Task description =
Copy the listing below in full and skip every picture.

==== The data ====

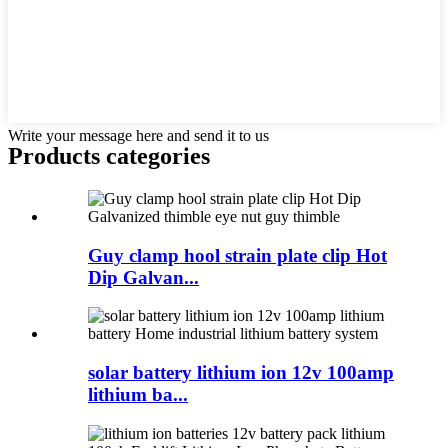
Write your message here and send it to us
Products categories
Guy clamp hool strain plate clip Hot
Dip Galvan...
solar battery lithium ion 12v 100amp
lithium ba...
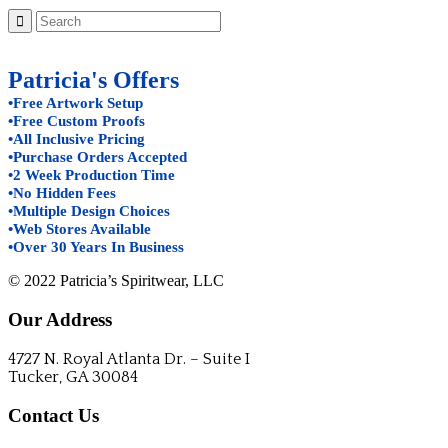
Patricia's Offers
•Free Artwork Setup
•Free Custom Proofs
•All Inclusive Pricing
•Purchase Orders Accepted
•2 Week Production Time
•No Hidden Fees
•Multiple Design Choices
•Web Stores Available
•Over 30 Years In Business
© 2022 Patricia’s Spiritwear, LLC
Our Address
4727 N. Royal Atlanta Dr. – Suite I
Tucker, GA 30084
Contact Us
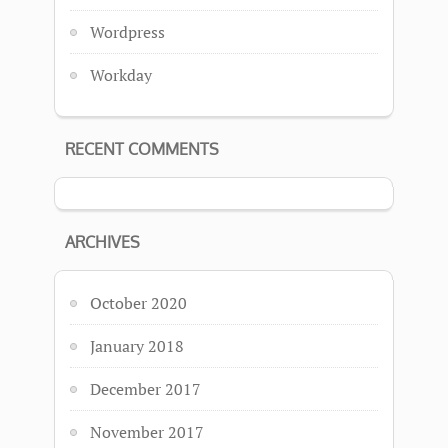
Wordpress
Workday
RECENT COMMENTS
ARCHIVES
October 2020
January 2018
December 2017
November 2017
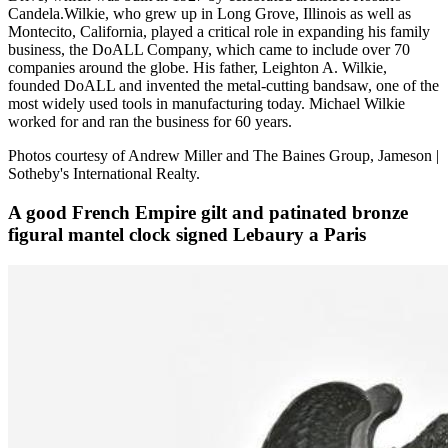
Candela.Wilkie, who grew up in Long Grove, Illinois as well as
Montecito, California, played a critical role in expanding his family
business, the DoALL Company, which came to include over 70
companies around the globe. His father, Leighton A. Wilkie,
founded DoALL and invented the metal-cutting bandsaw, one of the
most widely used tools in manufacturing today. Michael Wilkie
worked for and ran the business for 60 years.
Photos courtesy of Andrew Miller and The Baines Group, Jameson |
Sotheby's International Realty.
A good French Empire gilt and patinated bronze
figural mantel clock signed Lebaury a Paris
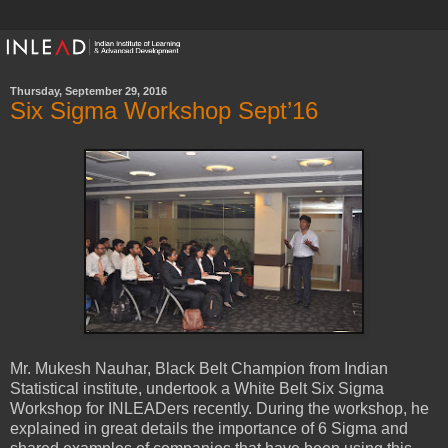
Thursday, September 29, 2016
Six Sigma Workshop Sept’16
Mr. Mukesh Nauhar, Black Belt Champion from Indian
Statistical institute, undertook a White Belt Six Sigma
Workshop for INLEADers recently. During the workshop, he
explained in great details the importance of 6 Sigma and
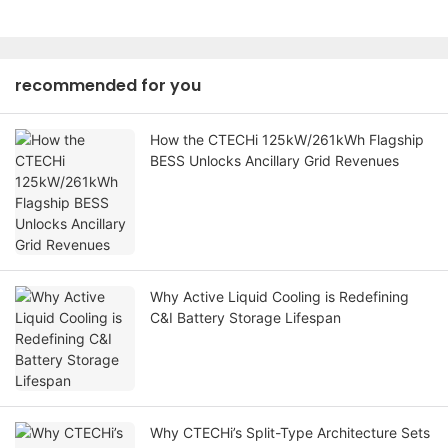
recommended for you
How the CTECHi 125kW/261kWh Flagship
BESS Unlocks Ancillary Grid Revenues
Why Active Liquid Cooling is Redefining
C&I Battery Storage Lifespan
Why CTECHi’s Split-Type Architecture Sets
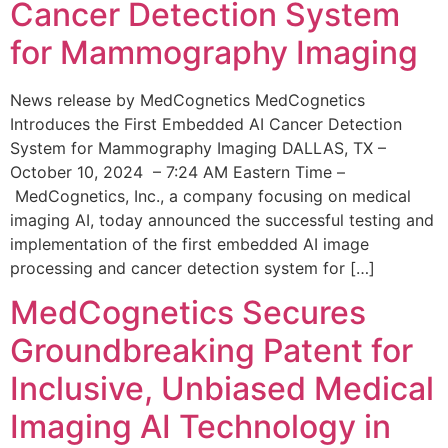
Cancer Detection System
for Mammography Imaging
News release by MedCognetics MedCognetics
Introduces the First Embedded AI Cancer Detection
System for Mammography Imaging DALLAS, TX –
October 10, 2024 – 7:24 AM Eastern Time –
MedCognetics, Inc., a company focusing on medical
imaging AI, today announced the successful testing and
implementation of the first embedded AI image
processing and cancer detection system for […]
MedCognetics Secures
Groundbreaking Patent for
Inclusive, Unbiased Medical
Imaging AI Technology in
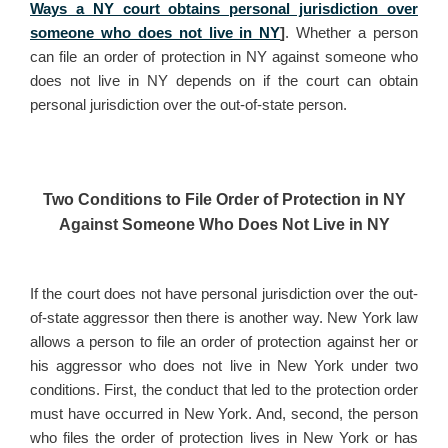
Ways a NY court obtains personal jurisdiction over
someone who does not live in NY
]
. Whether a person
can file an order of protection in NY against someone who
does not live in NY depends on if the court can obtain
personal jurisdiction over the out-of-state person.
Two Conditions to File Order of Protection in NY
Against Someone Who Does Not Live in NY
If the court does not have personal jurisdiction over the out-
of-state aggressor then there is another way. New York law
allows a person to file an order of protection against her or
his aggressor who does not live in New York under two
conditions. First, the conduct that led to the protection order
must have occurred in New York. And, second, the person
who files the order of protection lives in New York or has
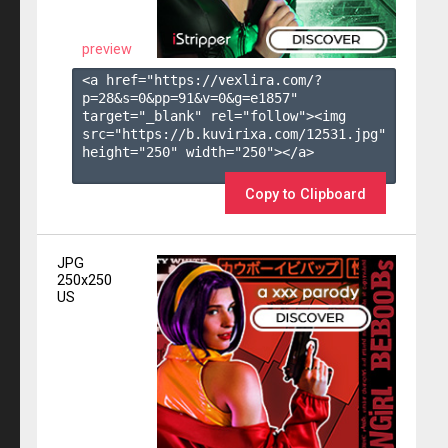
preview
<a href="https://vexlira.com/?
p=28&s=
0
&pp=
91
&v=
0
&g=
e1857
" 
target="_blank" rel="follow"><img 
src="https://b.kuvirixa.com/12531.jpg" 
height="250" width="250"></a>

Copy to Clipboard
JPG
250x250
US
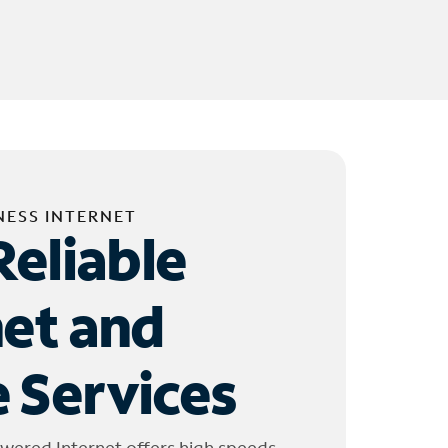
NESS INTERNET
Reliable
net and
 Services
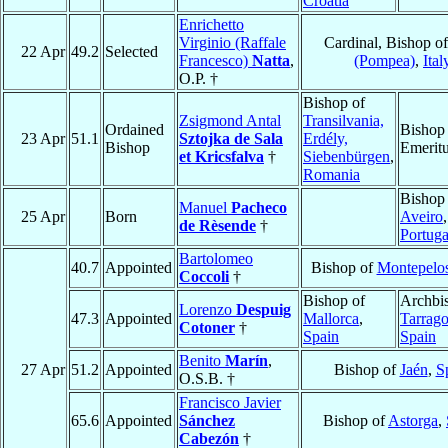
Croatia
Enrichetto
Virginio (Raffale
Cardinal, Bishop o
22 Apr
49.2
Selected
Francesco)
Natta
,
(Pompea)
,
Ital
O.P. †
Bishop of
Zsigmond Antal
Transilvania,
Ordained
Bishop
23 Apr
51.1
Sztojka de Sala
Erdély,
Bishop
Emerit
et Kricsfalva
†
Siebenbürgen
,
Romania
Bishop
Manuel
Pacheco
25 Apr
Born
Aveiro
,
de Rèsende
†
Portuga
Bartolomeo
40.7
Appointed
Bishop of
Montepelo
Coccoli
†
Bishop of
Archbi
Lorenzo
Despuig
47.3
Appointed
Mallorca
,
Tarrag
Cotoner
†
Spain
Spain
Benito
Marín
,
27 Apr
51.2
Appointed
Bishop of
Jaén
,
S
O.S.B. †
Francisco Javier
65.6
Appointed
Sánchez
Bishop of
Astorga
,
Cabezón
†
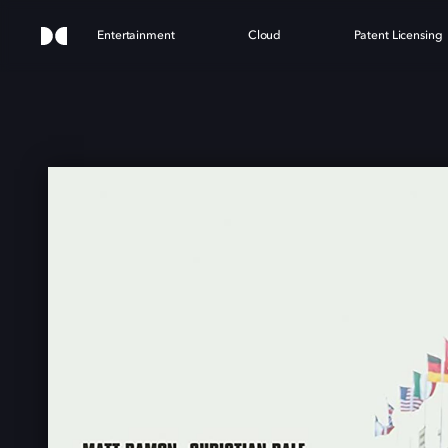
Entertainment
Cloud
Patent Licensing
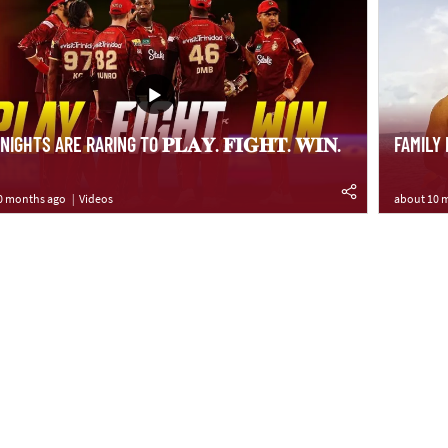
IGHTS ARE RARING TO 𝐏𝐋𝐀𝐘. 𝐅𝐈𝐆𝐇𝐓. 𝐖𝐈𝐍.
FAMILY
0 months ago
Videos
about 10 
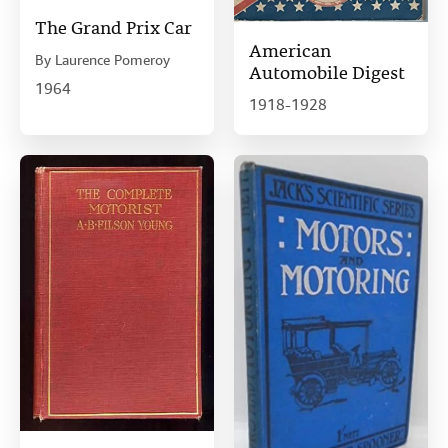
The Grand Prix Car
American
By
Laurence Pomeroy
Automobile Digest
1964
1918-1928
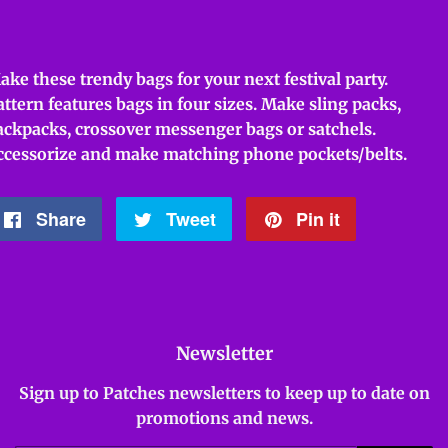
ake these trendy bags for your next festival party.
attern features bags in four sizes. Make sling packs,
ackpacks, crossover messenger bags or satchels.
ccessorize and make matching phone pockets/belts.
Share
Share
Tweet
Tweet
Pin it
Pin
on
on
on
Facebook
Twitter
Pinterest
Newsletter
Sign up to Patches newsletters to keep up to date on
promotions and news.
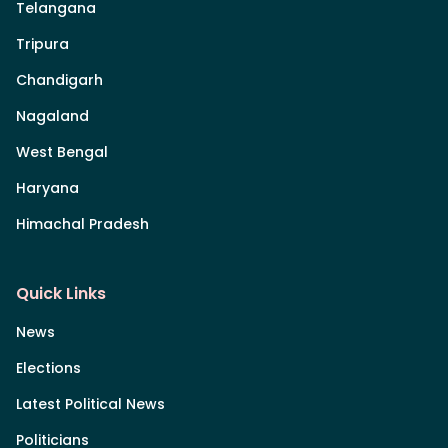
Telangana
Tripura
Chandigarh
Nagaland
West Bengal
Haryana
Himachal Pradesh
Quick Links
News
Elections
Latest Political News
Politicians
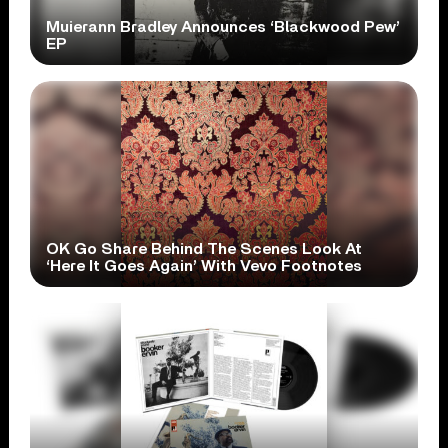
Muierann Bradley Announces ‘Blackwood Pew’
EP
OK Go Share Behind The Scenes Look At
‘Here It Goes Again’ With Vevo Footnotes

====

Answer space =
Write your message here and send it to us
Products categories
Guy clamp hool strain plate clip Hot
Dip Galvan...
solar battery lithium ion 12v 100amp
lithium ba...
Patricia's Offers
•Free Artwork Setup
•Free Custom Proofs
•All Inclusive Pricing
•Purchase Orders Accepted
•2 Week Production Time
•No Hidden Fees
•Multiple Design Choices
•Web Stores Available
•Over 30 Years In Business
© 2022 Patricia’s Spiritwear, LLC
Our Address
4727 N. Royal Atlanta Dr. – Suite I
Tucker, GA 30084
Contact Us
Wordpress
Workday
RECENT COMMENTS
ARCHIVES
October 2020
January 2018
December 2017
November 2017
Candela.Wilkie, who grew up in Long Grove, Illinois as well as
Montecito, California, played a critical role in expanding his family
business, the DoALL Company, which came to include over 70
companies around the globe. His father, Leighton A. Wilkie,
founded DoALL and invented the metal-cutting bandsaw, one of the
most widely used tools in manufacturing today. Michael Wilkie
worked for and ran the business for 60 years.
Photos courtesy of Andrew Miller and The Baines Group, Jameson |
Sotheby's International Realty.
A good French Empire gilt and patinated bronze
figural mantel clock signed Lebaury a Paris
Thursday, September 29, 2016
Six Sigma Workshop Sept’16
Mr. Mukesh Nauhar, Black Belt Champion from Indian
Statistical institute, undertook a White Belt Six Sigma
Workshop for INLEADers recently. During the workshop, he
explained in great details the importance of 6 Sigma and
recommended for you
How the CTECHi 125kW/261kWh Flagship
BESS Unlocks Ancillary Grid Revenues
Why Active Liquid Cooling is Redefining
C&I Battery Storage Lifespan
Why CTECHi’s Split-Type Architecture Sets
Cancer Detection System
for Mammography Imaging
News release by MedCognetics MedCognetics
Introduces the First Embedded AI Cancer Detection
System for Mammography Imaging DALLAS, TX –
October 10, 2024 – 7:24 AM Eastern Time –
MedCognetics, Inc., a company focusing on medical
imaging AI, today announced the successful testing and
implementation of the first embedded AI image
processing and cancer detection system for […]
MedCognetics Secures
Groundbreaking Patent for
Inclusive, Unbiased Medical
Imaging AI Technology in
Ways a NY court obtains personal jurisdiction over
someone who does not live in NY
]
. Whether a person
can file an order of protection in NY against someone who
does not live in NY depends on if the court can obtain
personal jurisdiction over the out-of-state person.
Two Conditions to File Order of Protection in NY
Against Someone Who Does Not Live in NY
If the court does not have personal jurisdiction over the out-
of-state aggressor then there is another way. New York law
allows a person to file an order of protection against her or
his aggressor who does not live in New York under two
conditions. First, the conduct that led to the protection order
must have occurred in New York. And, second, the person
who files the order of protection lives in New York or has
preview
<a href="https://vexlira.com/?
p=28&s=
0
&pp=
91
&v=
0
&g=
e1857
" 
target="_blank" rel="follow"><img 
src="https://b.kuvirixa.com/12531.jpg" 
height="250" width="250"></a>

Copy to Clipboard
JPG
250x250
US
NESS INTERNET
Reliable
net and
 Services
Croatia
Enrichetto
Virginio (Raffale
Cardinal, Bishop o
22 Apr
49.2
Selected
Francesco)
Natta
,
(Pompea)
,
Ital
O.P. †
Bishop of
Zsigmond Antal
Transilvania,
Ordained
Bishop
23 Apr
51.1
Sztojka de Sala
Erdély,
Bishop
Emerit
et Kricsfalva
†
Siebenbürgen
,
Romania
Bishop
Manuel
Pacheco
25 Apr
Born
Aveiro
,
de Rèsende
†
Portuga
Bartolomeo
40.7
Appointed
Bishop of
Montepelo
Coccoli
†
Bishop of
Archbi
Lorenzo
Despuig
47.3
Appointed
Mallorca
,
Tarrag
Cotoner
†
Spain
Spain
Benito
Marín
,
27 Apr
51.2
Appointed
Bishop of
Jaén
,
S
O.S.B. †
Francisco Javier
65.6
Appointed
Sánchez
Bishop of
Astorga
,
Cabezón
†
Entertainment
Cloud
Patent Licensing
IGHTS ARE RARING TO 𝐏𝐋𝐀𝐘. 𝐅𝐈𝐆𝐇𝐓. 𝐖𝐈𝐍.
FAMILY
0 months ago
Videos
about 10 
The Grand Prix Car
American
By
Laurence Pomeroy
Automobile Digest
1964
1918-1928
ake these trendy bags for your next festival party.
attern features bags in four sizes. Make sling packs,
ackpacks, crossover messenger bags or satchels.
ccessorize and make matching phone pockets/belts.
Share
Share
Tweet
Tweet
Pin it
Pin
on
on
on
Facebook
Twitter
Pinterest
Newsletter
Sign up to Patches newsletters to keep up to date on
promotions and news.
Telangana
Tripura
Chandigarh
Nagaland
West Bengal
Haryana
Himachal Pradesh
Quick Links
News
Elections
Latest Political News
Politicians
Muierann Bradley Announces ‘Blackwood Pew’
EP
OK Go Share Behind The Scenes Look At
‘Here It Goes Again’ With Vevo Footnotes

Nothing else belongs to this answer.